Favorite Fiction of 2009–Los Angeles Times

Best Books of 2009–The Christian Science Monitor

Best of 2009–Slate.com

"A Year’s Reading" Favorites, 2009–The New Yorker

Best Books of 2009–Seattle Times

Reviews

David Orr

Nicholson Baker has written a novel about poetry that's actually about poetry—and that is also startlingly perceptive and ardent, both as a work of fiction and as a representation of the kind of thinking that poetry readers do…Chowder is possibly the most appealing narrator Baker has invented.
—The New York Times Book Review

Janet Maslin

[Baker] slips effortlessly into the eager, friendless voice of a man who is every bit as glamorous and dynamic as his name suggests. But Paul turns out to be oddly likable, thanks not only to his funny, self-deprecating thoughts but also to his chronic struggle with language…a portrait of a man whose loneliness, self-consciousness and professional insecurity ought to be painful but turn out to be backhandedly endearing…enjoy this book's intensity. Don't break its spell. Notice the way Mr. Baker glides from Paul's plain talk to his plummier locutions, knowing that Paul is miserably aware of how he sounds. Share Paul's joy in the writing he adores. And remember his best ideas as if they came from a classroom, because they could.
—The New York Times

David Kirby

Like characters in such earlier Baker novels as The Mezzanine and Room Temperature, Chowder isn't afraid of the trivial. Indeed, in this witty satire of literary culture, he confers importance on just about whatever pops into his mind by letting his thoughts billow and accumulate. As he natters on about the poor quality of today's brooms or what he'd do if he had a ponytail ("which I don't"), he grows on the reader the way Humbert Humbert or Holden Caulfield does.
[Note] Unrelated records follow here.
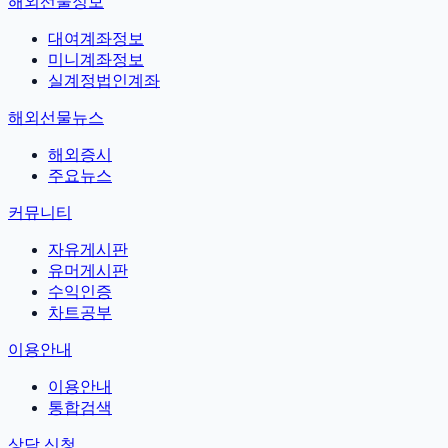
해외선물정보
대여계좌정보
미니계좌정보
실계정법인계좌
해외선물뉴스
해외증시
주요뉴스
커뮤니티
자유게시판
유머게시판
수익인증
차트공부
이용안내
이용안내
통합검색
상담 신청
Or Stuart Smalley, the weepy optimist Al Franken played on "Saturday Night Live." Paul Chowder is endearingly goofy, in other words, like other fictional poets: Percy Dovetonsils, say, from the old "Ernie Kovacs Show," the martini-sipping versifier who lisped "Leslie the Mean Animal Trainer."
—The Washington Post

Publishers Weekly

In Baker's lovely 10th novel, readers are introduced to Paul Chowder, a "study in failure," at a very dark time in his life. He has lost the two things that he values most: his girlfriend, Roz, and his ability to write. The looming introduction to an anthology of poems he owes a friend, credit card debt and frequent finger injuries aren't helping either. Chowder narrates in a professorial and often very funny stream of consciousness as he relates his woes and shares his knowledge of poetry, and though a desire to learn about verse will certainly make the novel more accessible and interesting, it isn't a prerequisite to enjoying it. Chowder's interest in poetry extends beyond meter and enjambment; alongside discussions of craft, he explores the often sordid lives of poets (Poe, Tennyson and Rothke are just some of the poets who figuratively and literally haunt Chowder). And when he isn't missing Roz or waxing on poetics, he busies himself with a slow and strangely compelling attempt at cleaning up his office. Baker pulls off an original and touching story, demonstrating his remarkable writing ability while putting it under a microscope. (Sept.)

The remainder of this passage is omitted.